■ **Given records**:

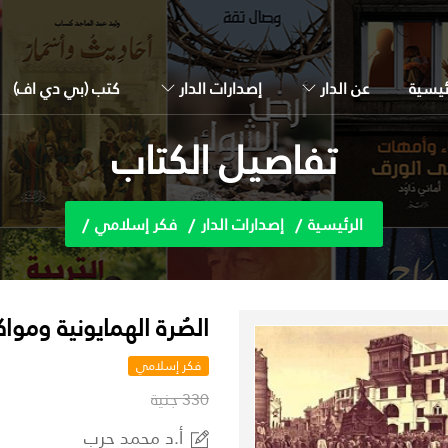
ئيسية
عن الدار
إصدارات الدار
كتب (بي دي اف)
تفاصيل الكتاب
الرئيسية
إصدارات الدار
فكر إسلامي
الصُرة الهمايونية ومواك
فكر إسلامي
330 جنية
أ.د محمد حرب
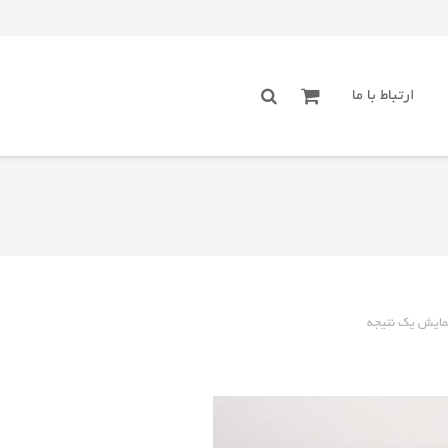
ارتباط با ما
مایش یک نتیجه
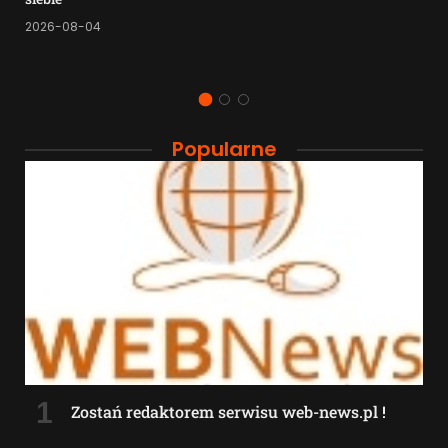
2026-08-04
Popularne
Zostań redaktorem serwisu web-news.pl !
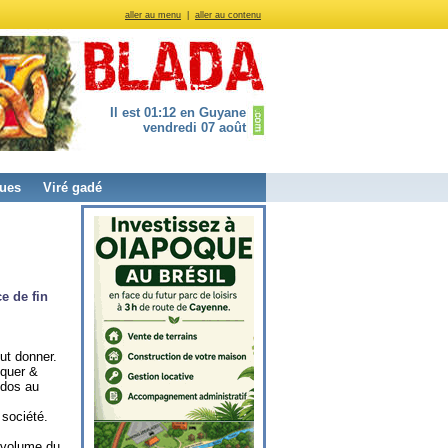
aller au menu
|
aller au contenu
Il est 01:12 en Guyane
vendredi 07 août
ues
Viré gadé
e de fin
ut donner.
iquer &
 dos au
 société.
e volume du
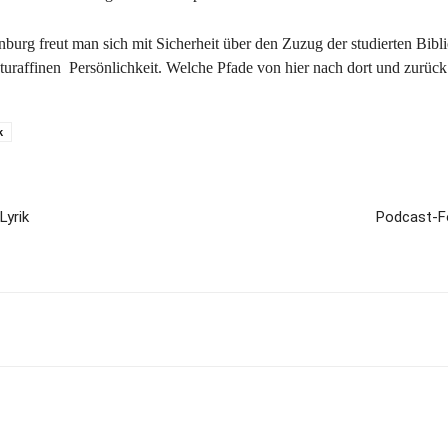
burg freut man sich mit Sicherheit über den Zuzug der studierten Bibl
aturaffinen Persönlichkeit. Welche Pfade von hier nach dort und zurück
k
Lyrik
Podcast-Fo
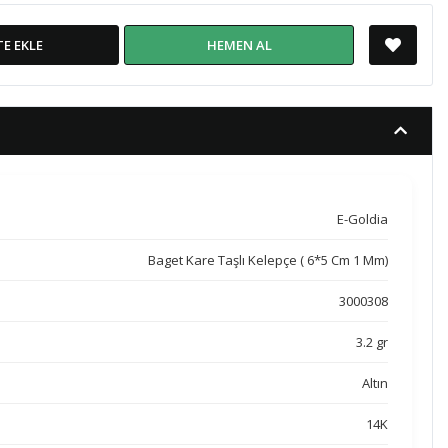
TE EKLE
HEMEN AL
E-Goldia
Baget Kare Taşlı Kelepçe ( 6*5 Cm 1 Mm)
3000308
3.2 gr
Altın
14K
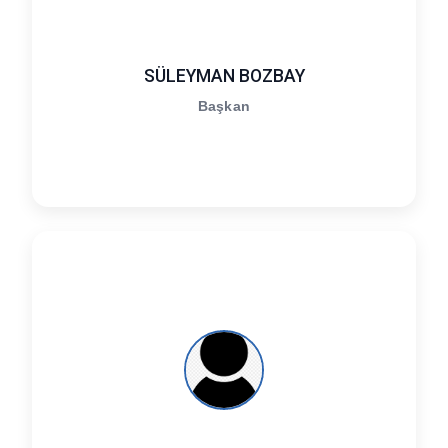
SÜLEYMAN BOZBAY
Başkan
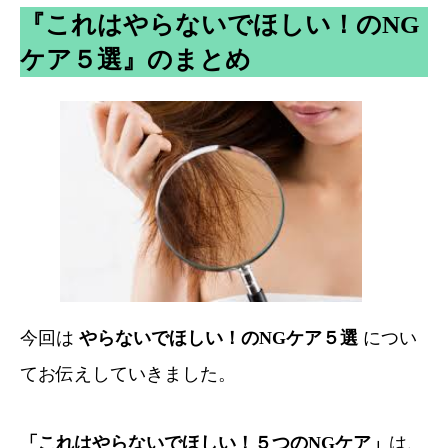
『これはやらないでほしい！のNG
ケア５選』
のまとめ
今回は
やらないでほしい！のNGケア５選
につい
てお伝えしていきました。
「これはやらないでほしい！５つのNGケア」
は、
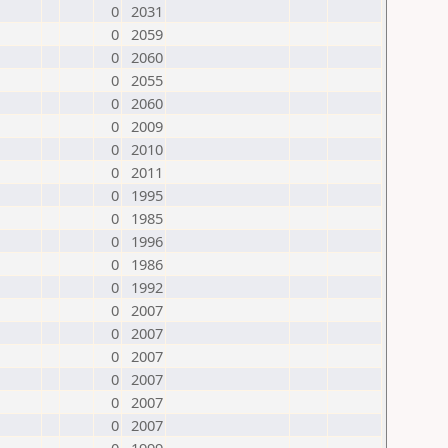
0
2031
0
2059
0
2060
0
2055
0
2060
0
2009
0
2010
0
2011
0
1995
0
1985
0
1996
0
1986
0
1992
0
2007
0
2007
0
2007
0
2007
0
2007
0
2007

■ **Work to be completed**:
Each line from the material above that mentions the word "これはやらないでほしい" needs to be copied.

■ **Reply**:
『これはやらないでほしい！のNG
「これはやらないでほしい！５つのNGケア」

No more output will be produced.